16 dezembro, 2016

A reforma que não existe (II)

David Pontes
(JN)
Às vezes, desculpem lá, tem mesmo de ser. Temos mesmo de nos fazer os chatos do "eu não vos dizia?" Não para enaltecer as nossas qualidades de videntes, mas para tornar bem claro que há comportamentos que estão escritos nas estrelas e que por muito que deem palha ao burro ele só come se quiser.

Em abril deste ano, escrevi, numa crónica com o mesmo título desta, sobre a morte anunciada da reforma do Governo para as áreas metropolitanas (AM) que, nas palavras do ministro Eduardo Cabrita, faria com que os eleitores tivessem "quatro boletins de voto" nas próximas eleições autárquicas.

Depois de meses de propostas e reuniões, António Costa despejou a banheira e o bebé no último debate quinzenal, deixando cair a eleição direta dos líderes das AM em "benefício de um maior consenso". O consenso já sabemos qual é: em ano de eleições autárquicas ou quando estamos na Oposição, somos a favor da descentralização, depois no Poder é só uma questão de promessa não cumprida.

Para além da conceção esdrúxula desta reforma, já se tinha percebido que dificilmente a solução colheria os votos do PCP ou do PSD e que o presidente da República (que no passado torpedeou a regionalização) dificilmente deixaria passar uma lei sem que ela tivesse a aprovação de dois terços da Assembleia. António Costa, hábil como poucos, remeteu agora a questão para os presidentes das AM a quem convidou para apresentarem as suas propostas aos grupos parlamentares. Reparem, o primeiro-ministro socialista faz depender uma reforma que inscreveu no programa do Governo da iniciativa de um presidente de câmara do PSD e de um independente...

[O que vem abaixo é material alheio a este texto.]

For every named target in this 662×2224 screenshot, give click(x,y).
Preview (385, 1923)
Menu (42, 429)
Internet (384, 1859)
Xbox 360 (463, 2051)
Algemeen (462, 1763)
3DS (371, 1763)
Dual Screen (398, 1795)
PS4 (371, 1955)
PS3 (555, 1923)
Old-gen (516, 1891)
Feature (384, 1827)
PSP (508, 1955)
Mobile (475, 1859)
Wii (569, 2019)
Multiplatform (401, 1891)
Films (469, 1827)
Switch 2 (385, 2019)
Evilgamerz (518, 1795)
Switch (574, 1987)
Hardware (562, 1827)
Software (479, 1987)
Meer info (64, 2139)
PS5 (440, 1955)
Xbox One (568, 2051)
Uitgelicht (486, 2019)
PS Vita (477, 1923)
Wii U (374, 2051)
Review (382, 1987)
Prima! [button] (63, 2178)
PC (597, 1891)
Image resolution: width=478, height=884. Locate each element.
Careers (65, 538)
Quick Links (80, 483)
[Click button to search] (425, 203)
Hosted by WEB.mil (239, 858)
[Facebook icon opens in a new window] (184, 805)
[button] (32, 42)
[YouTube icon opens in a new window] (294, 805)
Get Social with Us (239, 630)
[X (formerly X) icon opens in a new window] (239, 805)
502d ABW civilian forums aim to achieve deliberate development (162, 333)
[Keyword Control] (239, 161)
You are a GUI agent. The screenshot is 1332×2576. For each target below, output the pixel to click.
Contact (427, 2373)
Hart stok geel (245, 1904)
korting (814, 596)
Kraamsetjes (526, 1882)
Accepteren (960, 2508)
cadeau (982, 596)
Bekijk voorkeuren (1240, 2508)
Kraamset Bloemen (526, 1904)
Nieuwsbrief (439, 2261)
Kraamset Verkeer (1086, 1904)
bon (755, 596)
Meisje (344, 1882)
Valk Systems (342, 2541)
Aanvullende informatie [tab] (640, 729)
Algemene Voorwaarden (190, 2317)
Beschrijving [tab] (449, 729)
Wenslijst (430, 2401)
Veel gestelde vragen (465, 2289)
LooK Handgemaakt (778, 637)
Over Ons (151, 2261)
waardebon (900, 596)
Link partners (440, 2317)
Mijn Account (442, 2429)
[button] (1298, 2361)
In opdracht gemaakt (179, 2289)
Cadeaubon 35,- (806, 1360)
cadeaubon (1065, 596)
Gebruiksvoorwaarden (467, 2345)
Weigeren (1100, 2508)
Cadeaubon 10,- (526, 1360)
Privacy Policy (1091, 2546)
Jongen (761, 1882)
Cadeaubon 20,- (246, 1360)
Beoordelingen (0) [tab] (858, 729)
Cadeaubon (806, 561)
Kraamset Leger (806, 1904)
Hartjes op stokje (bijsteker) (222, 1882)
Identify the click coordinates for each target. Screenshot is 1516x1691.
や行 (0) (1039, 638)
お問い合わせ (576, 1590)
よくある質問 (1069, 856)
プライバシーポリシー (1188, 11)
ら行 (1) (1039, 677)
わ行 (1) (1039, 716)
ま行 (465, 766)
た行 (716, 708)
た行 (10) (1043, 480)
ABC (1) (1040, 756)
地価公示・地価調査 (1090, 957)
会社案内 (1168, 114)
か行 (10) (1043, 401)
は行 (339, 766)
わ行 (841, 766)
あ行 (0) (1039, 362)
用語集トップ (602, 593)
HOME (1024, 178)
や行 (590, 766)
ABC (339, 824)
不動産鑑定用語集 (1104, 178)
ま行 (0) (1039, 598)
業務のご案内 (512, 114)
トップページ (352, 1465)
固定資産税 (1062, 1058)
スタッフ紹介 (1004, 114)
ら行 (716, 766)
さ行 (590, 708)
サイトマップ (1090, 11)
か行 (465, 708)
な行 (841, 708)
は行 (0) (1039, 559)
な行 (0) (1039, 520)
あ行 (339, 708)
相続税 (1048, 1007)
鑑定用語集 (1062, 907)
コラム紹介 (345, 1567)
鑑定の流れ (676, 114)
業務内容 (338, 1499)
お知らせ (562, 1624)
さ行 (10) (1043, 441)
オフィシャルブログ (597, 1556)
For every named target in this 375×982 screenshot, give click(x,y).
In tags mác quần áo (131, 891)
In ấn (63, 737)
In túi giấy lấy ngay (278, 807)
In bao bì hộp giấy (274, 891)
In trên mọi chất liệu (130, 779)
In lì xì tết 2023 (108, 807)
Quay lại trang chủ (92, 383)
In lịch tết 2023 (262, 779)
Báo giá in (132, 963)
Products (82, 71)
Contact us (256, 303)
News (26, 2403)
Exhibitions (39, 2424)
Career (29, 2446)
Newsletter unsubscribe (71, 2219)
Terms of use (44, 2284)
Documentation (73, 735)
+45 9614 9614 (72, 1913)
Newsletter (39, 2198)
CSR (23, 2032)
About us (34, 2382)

Resta-nos pois esperar que o bom senso de Hermínio Loureiro e de Basílio Horta ajude a que se avance alguma coisa na definição de competências de um organismo que ainda pode melhorar muito. Talvez possamos cultivar uma ténue esperança que a experiência autárquica do primeiro-ministro o incentive a dar alguns passos na descentralização do Estado para os municípios.
Mas se olharmos para a forma como esta "reforma" foi descartada, se lhe somarmos a vontade de, a bem da "geringonça", não ter grandes picardias eleitorais com o PCP, é plausível dizer que um partido, que nem candidato próprio terá na segunda cidade do país, não diz "que se lixem as eleições" autárquicas, mas andará perto de querer levantar ondas o menos possível no próximo ano eleitoral.